Battle brews over debit card swipe fees

Grocers battle the financial industry over new rules limiting the fees banks can charge to process debit card transactions.

The battle over new rules limiting the fees banks can charge to process debit card transactions is heating up as grocery store owners continue to push for a July 21 date for the rules to take effect while opponents try to block the measure.

More than 200 grocers met in Washington, D.C., last week to urge lawmakers to implement the rules included in the Dodd-Frank Wall Street Reform and Consumer Protection Act passed by Congress last year. The law requires the Fed to adopt rules to limit “swipe fees” merchants pay to banks in exchange for accepting debit cards. The Fed proposed capping the fees, known as interchange fees, to 12 cents per transaction. The current fee averages about 44 cents per transaction.

The Federal Reserve said it would miss the April 21 deadline to complete the rules because it had been swamped by more than 11,000 comments. The Fed emphasized, however, that it would be able to finish its work before the new rules take effect July 21.

In response to the Fed’s statement, bill co-author Rep. Barney Frank, D-Mass., announced last week he would support delaying the rules. “The Federal’s Reserve’s announcement that they cannot meet the deadline on interchange fees confirms my view that this is the only part of the financial reform bill that needs to be amended,” Frank said in a statement. “For this reason, I support legislative action to postpone the deadline so we can revisit it.”

U.S. debit card transactions have climbed from $8 billion in 2000 to $38 billion in 2009, and the cards have surpassed checks and credit cards as the most frequently used noncash means of payment, according to the Fed.
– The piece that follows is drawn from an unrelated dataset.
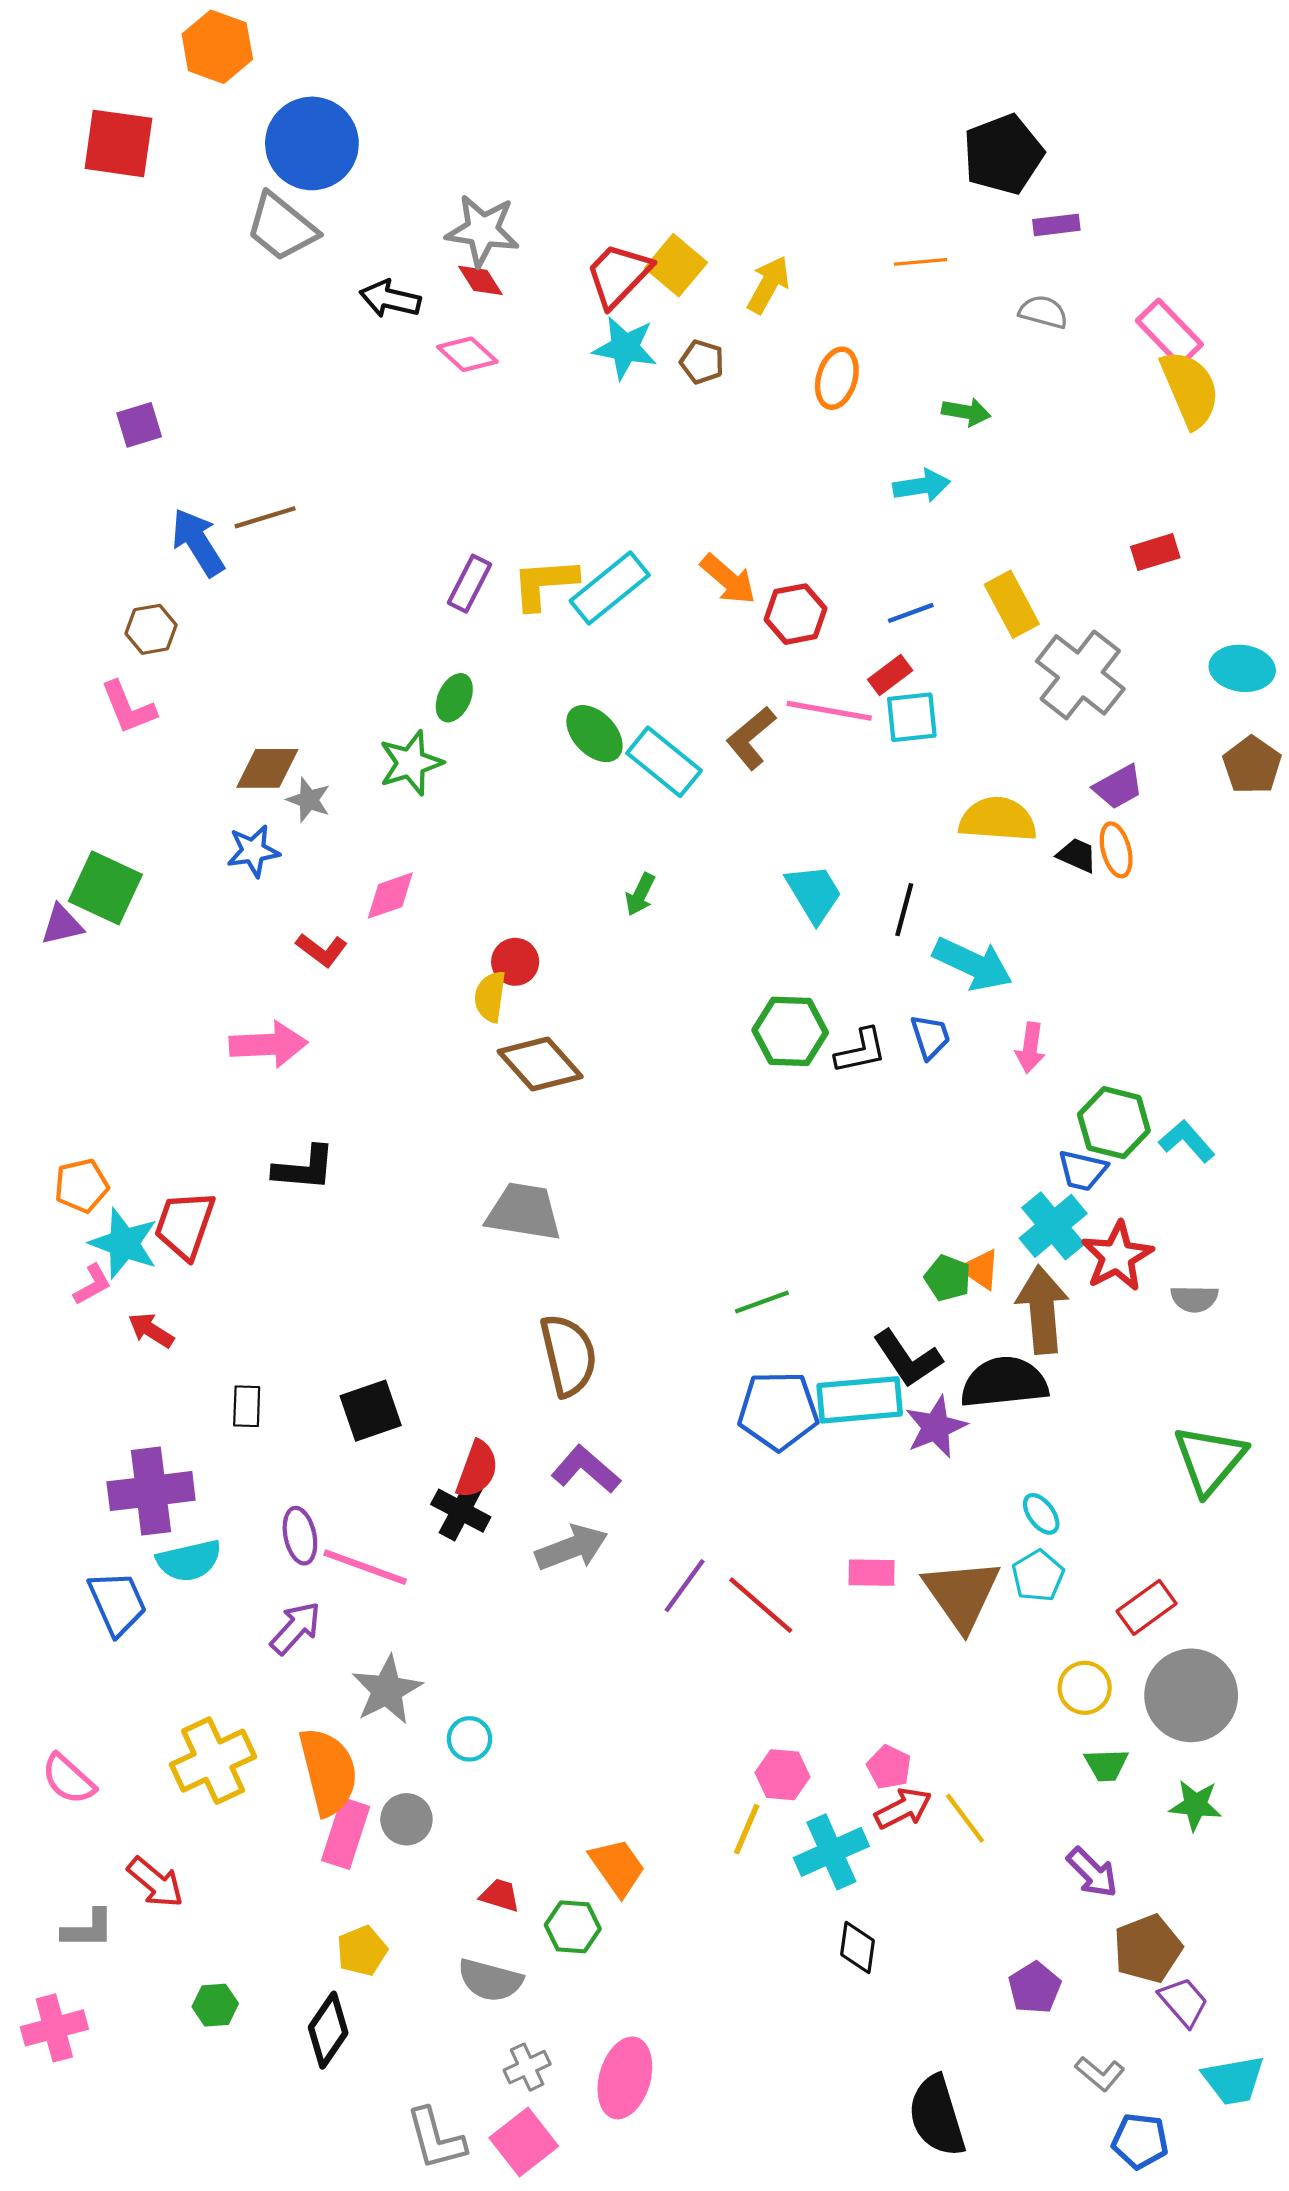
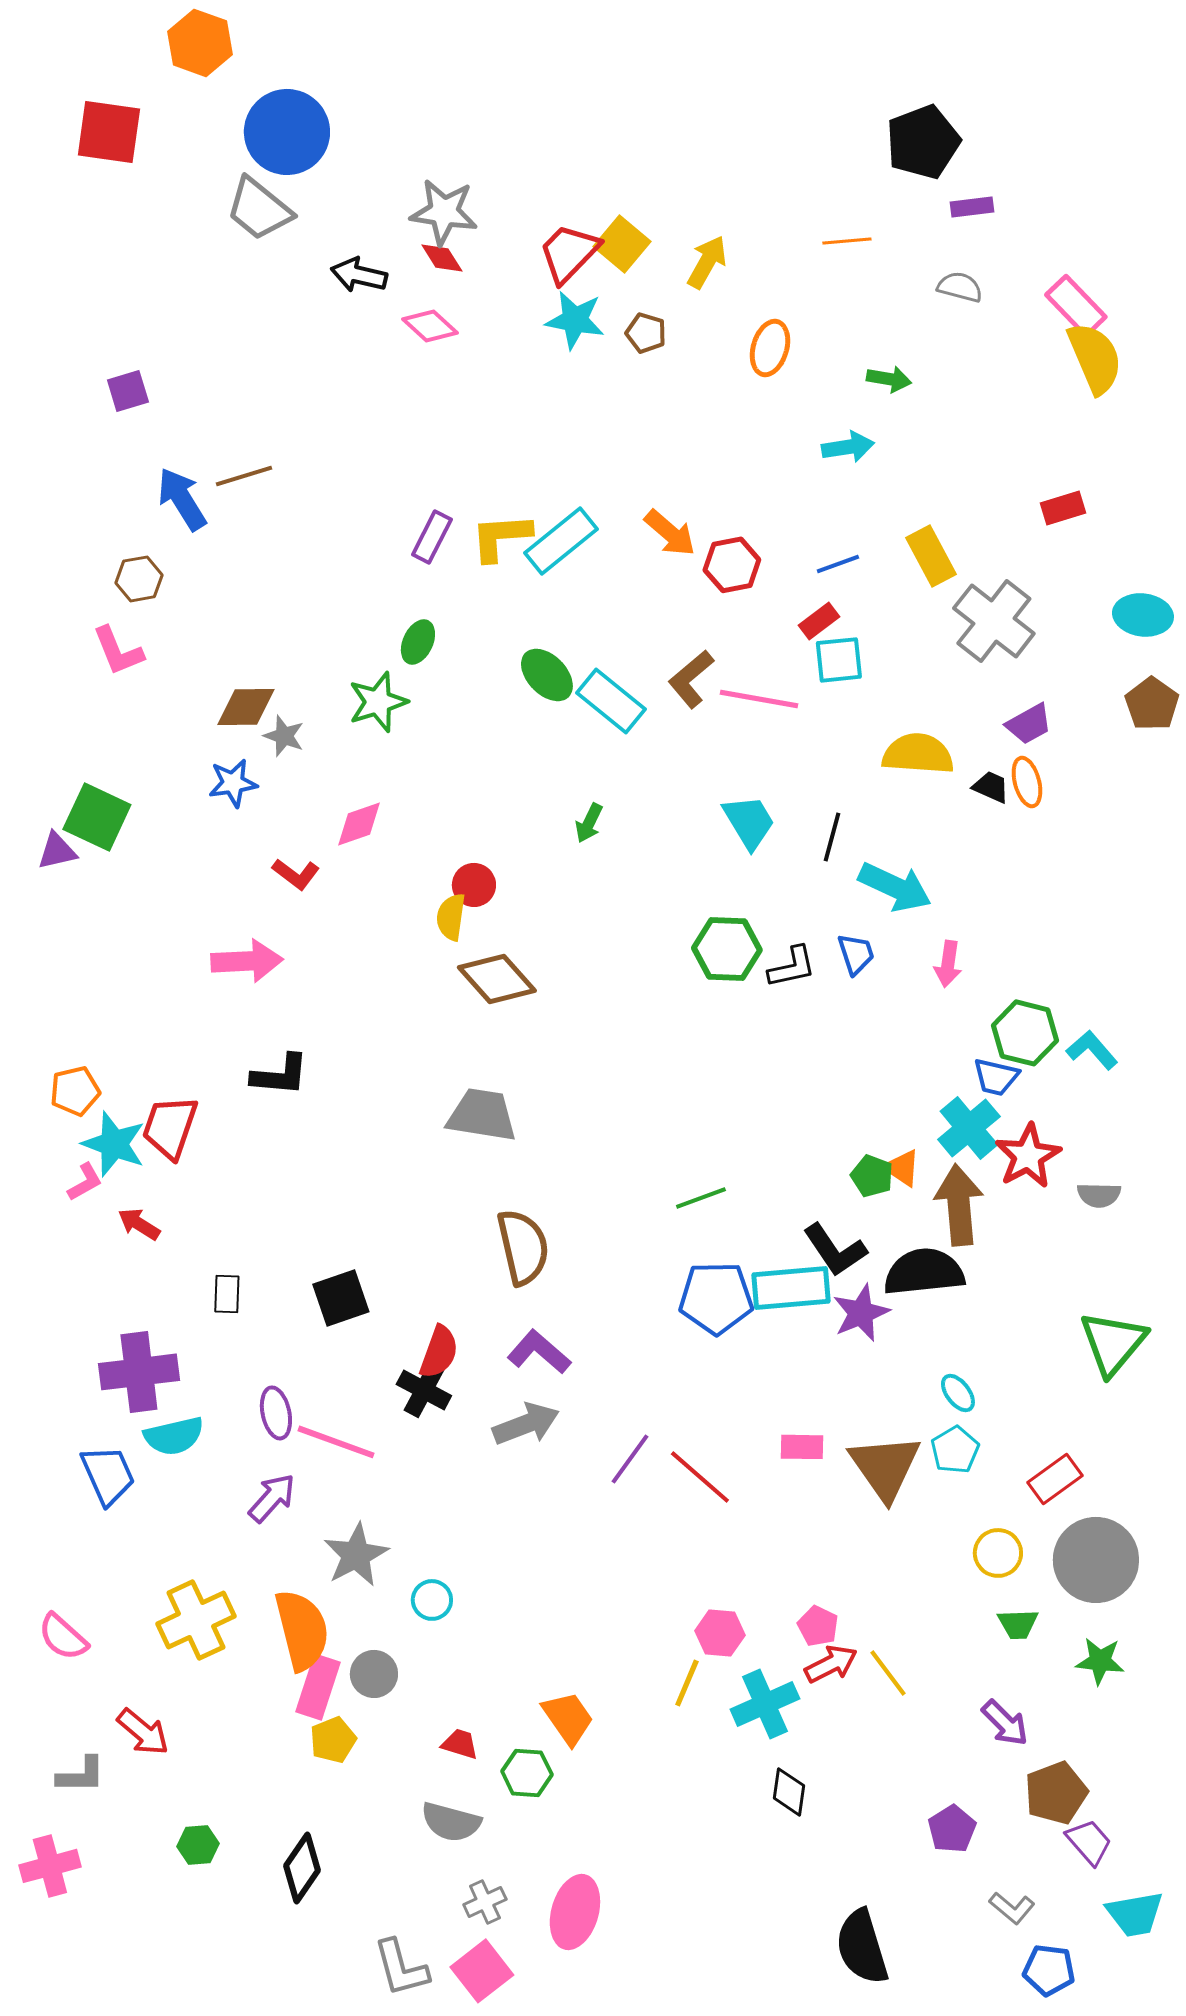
pink line: (829, 711) -> (759, 699), moved
yellow pentagon: (362, 1951) -> (333, 1740), moved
Debit card fees exceeded $16 billion in 2009.

The financial industry calls the swipe-fee provision government price-fixing.

But supporters of the new rules say debit card fees are unpredictable and have continued to increase and that the cost of accepting debit cards is among the fastest-growing expenses for small businesses.

“Grocery stores make an average profit of less than 2 cents on the dollar,” said Leslie G. Sarasin, president and CEO of the Food Marketing Institute. “The banks make more money per transaction from swipe fees than what the store will make in profit.”

Independent retailers hit hard by fees

Jennifer Hatcher, senior vice president government and public affairs at FMI, said independent retailers are particularly hurt by the fees. “These folks have the most to win and are getting hit the hardest,” she said. “This is a big check-accepting industry. But fewer and fewer people are walking around with their checkbooks.”

Hatcher said she is baffled by Frank’s turnaround on the issue. “I don’t know how to read his statement.” But she said Fed officials have assured her “they will finalize the rule in plenty of time to meet the July 21 deadline. We haven’t heard anything to the contrary.”

Kemper Isely, co-president of the Lakewood, Colo.-based Natural Grocers chain, said fees continue to rise as more customers use debit and credit cards for purchases. The company used to try to discourage its customers from using debit and credit cards because of the fees. “People who want to use the debit function choose that function when they check out. But most customers have affinity cards, and they want to earn their miles or rebates so they use their cards as credit cards,” Isely said. “So overall it is a losing battle to get people to use the debit option which is less expensive than a credit option."

Isely added, “The interchange fees keep going up so the cost of each credit card transaction keeps going up, which means it keeps on costing us more to accept credit cards. Margins definitely are not going up.”

Corinne Shindelar, CEO of the Natural Food Retailers Association, agreed that fees for credit cards are also a factor. “A lot of people don’t realize that cash rebates and points are part of the fee factor, and that’s paid for by the retailer. You have to provide that service to consumers. So either your margins erode further or you pass it along to consumers, and lately, I’m seeing more margins (eroding).”